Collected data
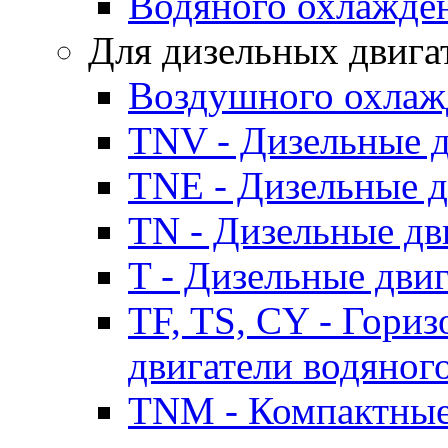
Водяного охлажде
Для дизельных двига
Воздушного охлаж
TNV - Дизельные д
TNE - Дизельные д
TN - Дизельные дв
T - Дизельные дви
TF, TS, CY - Гори
двигатели водяног
TNM - Компактные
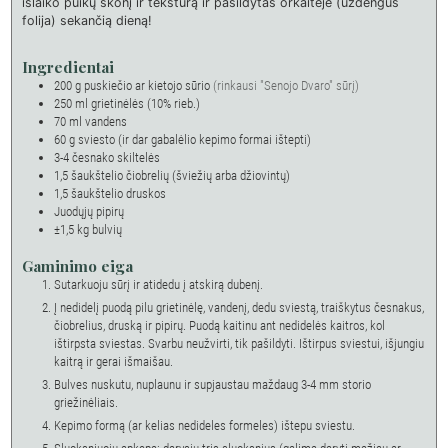
išlaiko puikų skonį ir tekstūrą ir pašildytas orkaitėje (uždengus
folija) sekančią dieną!
Ingredientai
200
g
puskiečio ar kietojo sūrio
(rinkausi "Senojo Dvaro" sūrį)
250
ml
grietinėlės (10% rieb.)
70
ml
vandens
60
g
sviesto (ir dar gabalėlio kepimo formai ištepti)
3-4
česnako skiltelės
1,5
šaukštelio
čiobrelių (šviežių arba džiovintų)
1,5
šaukštelio
druskos
Juodųjų pipirų
±1,5
kg
bulvių
Gaminimo eiga
Sutarkuoju sūrį ir atidedu į atskirą dubenį.
Į nedidelį puodą pilu grietinėlę, vandenį, dedu sviestą, traiškytus česnakus,
čiobrelius, druską ir pipirų. Puodą kaitinu ant nedidelės kaitros, kol
ištirpsta sviestas. Svarbu neužvirti, tik pašildyti. Ištirpus sviestui, išjungiu
kaitrą ir gerai išmaišau.
Bulves nuskutu, nuplaunu ir supjaustau maždaug 3-4 mm storio
griežinėliais.
Kepimo formą (ar kelias nedideles formeles) ištepu sviestu.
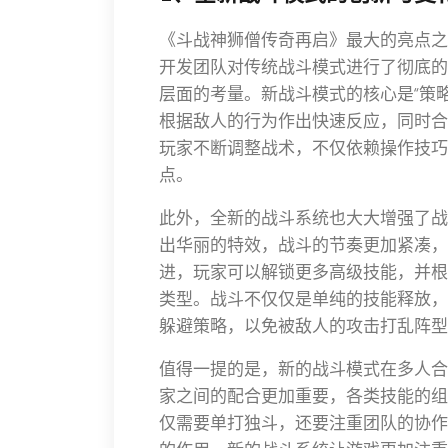
《斗战神狮僧传奇再启》最大的亮点之
开发团队对传统战斗模式进行了彻底的
层面的考量。新战斗模式的核心是“策
根据敌人的行为作出快速反应，同时合
玩家不断调整战术，不仅依赖操作技巧
点。
此外，全新的战斗系统也大大增强了战
出华丽的特效，战斗的节奏更加紧凑，
进，玩家可以解锁更多高级技能，并根
类型。战斗不仅仅是单纯的技能释放，
躲避策略，以免被敌人的攻击打乱阵型
值得一提的是，新的战斗模式在多人合
家之间的配合更加重要，各类技能的组
仅需要单打独斗，还要注重团队的协作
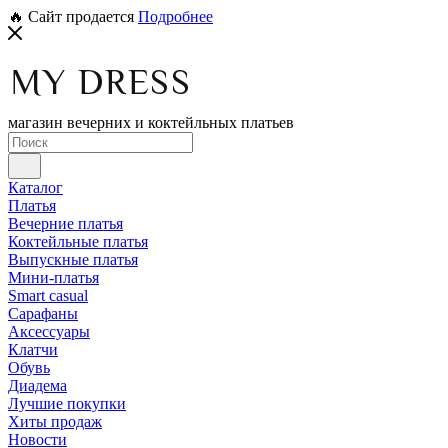
🔥 Сайт продается
Подробнее
магазин вечерних и коктейльных платьев
Каталог
Платья
Вечерние платья
Коктейльные платья
Выпускные платья
Мини-платья
Smart casual
Сарафаны
Аксессуары
Клатчи
Обувь
Диадема
Лучшие покупки
Хиты продаж
Новости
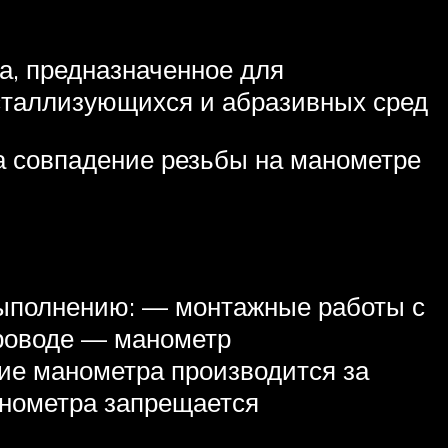
а, предназначенное для
исталлизующихся и абразивных сред
а совпадение резьбы на манометре
 выполнению: — монтажные работы с
проводе — манометр
ие манометра производится за
анометра запрещается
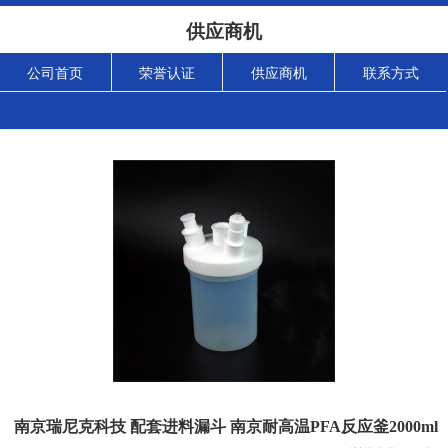
供应商机
公司首页
荣誉认证
供应商机
联系方式
南京瑞尼克科技 配套进料漏斗 南京耐高温PFA反应釜2000ml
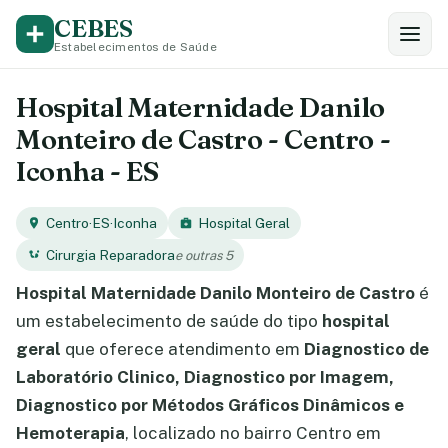
CEBES
Estabelecimentos de Saúde
Hospital Maternidade Danilo
Monteiro de Castro - Centro -
Iconha - ES
Centro
·
ES
·
Iconha
Hospital Geral
Cirurgia Reparadora
e outras 5
Hospital Maternidade Danilo Monteiro de Castro
é
um estabelecimento de saúde do tipo
hospital
geral
que oferece atendimento em
Diagnostico de
Laboratório Clinico, Diagnostico por Imagem,
Diagnostico por Métodos Gráficos Dinâmicos e
Hemoterapia
, localizado no bairro Centro em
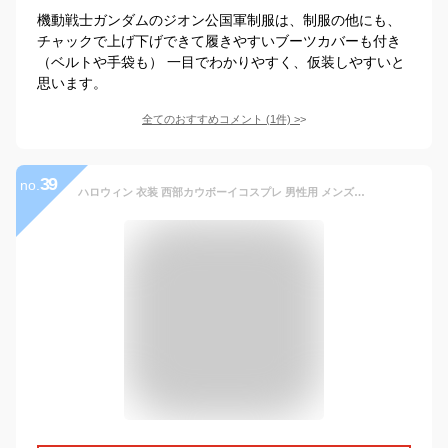
機動戦士ガンダムのジオン公国軍制服は、制服の他にも、
チャックで上げ下げできて履きやすいブーツカバーも付き
（ベルトや手袋も） 一目でわかりやすく、仮装しやすいと
思います。
全てのおすすめコメント
(
1
件)
>
39
no.
ハロウィン 衣装 西部カウボーイコスプレ 男性用 メンズ用 ハロウィーン 王様 ハロウィン衣装 ポリスウーマン 男性用 コスプレ衣装 軍服 コスチューム COSPLAY仮装 変装 コスプレアニメ セクシー 仮装衣装 fxy507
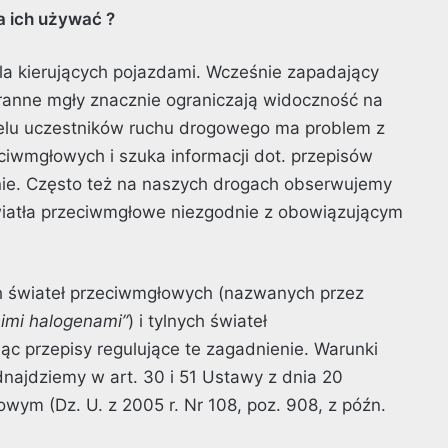
a ich używać ?
 dla kierujących pojazdami. Wcześnie zapadający
ranne mgły znacznie ograniczają widoczność na
ielu uczestników ruchu drogowego ma problem z
iwmgłowych i szuka informacji dot. przepisów
nie. Często też na naszych drogach obserwujemy
światła przeciwmgłowe niezgodnie z obowiązującym
ch świateł przeciwmgłowych (nazwanych przez
imi halogenami”
) i tylnych świateł
ąc przepisy regulujące te zagadnienie. Warunki
najdziemy w art. 30 i 51 Ustawy z dnia 20
wym (Dz. U. z 2005 r. Nr 108, poz. 908, z późn.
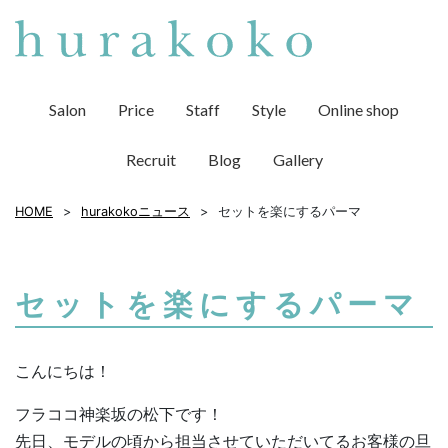
Salon
Price
Staff
Style
Online shop
Recruit
Blog
Gallery
HOME
hurakokoニュース
セットを楽にするパーマ
セットを楽にするパーマ
こんにちは！
フラココ神楽坂の松下です！
先日、モデルの頃から担当させていただいてるお客様の旦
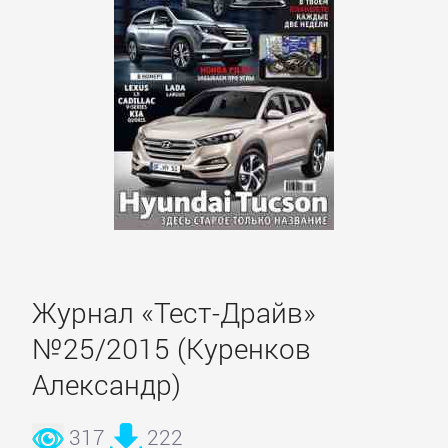
романы
Эротическая
литература
НАУКА
Биология
Журнал «Тест-Драйв»
Иностранные
№25/2015 (Куренков
языки
Александр)
История
317
222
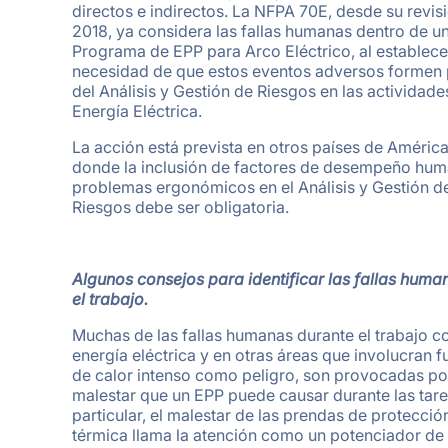
directos e indirectos. La NFPA 70E, desde su revis
2018, ya considera las fallas humanas dentro de u
Programa de EPP para Arco Eléctrico, al establece
necesidad de que estos eventos adversos formen 
del Análisis y Gestión de Riesgos en las actividad
Energía Eléctrica.
La acción está prevista en otros países de América
donde la inclusión de factores de desempeño hum
problemas ergonómicos en el Análisis y Gestión d
Riesgos debe ser obligatoria.
Algunos consejos para identificar las fallas huma
el trabajo.
Muchas de las fallas humanas durante el trabajo c
energía eléctrica y en otras áreas que involucran f
de calor intenso como peligro, son provocadas por
malestar que un EPP puede causar durante las tare
particular, el malestar de las prendas de protecció
térmica llama la atención como un potenciador de f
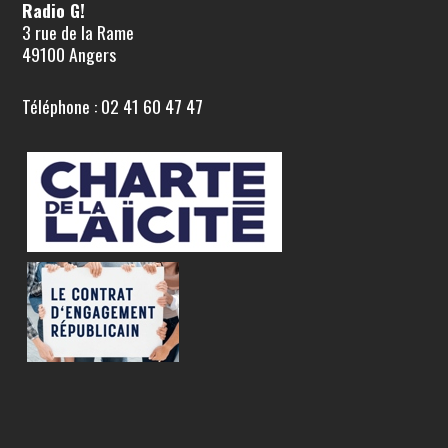
Radio G!
3 rue de la Rame
49100 Angers
Téléphone : 02 41 60 47 47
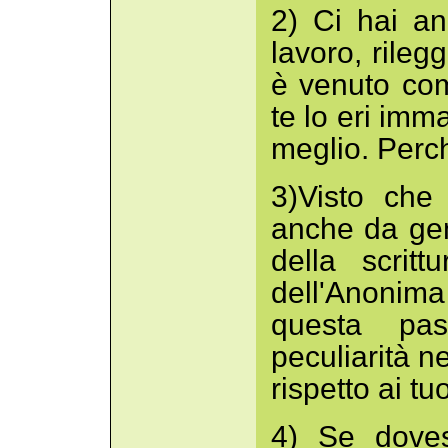
2) Ci hai an
lavoro, rileg
è venuto co
te lo eri imm
meglio. Perc
3)Visto che 
anche da gen
della scritt
dell'Anonim
questa pas
peculiarità n
rispetto ai tu
4) Se doves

Work instructions - Report how many lines of the records above contain the word "Riesgos", and give only that number.

Solution to this exercise - 2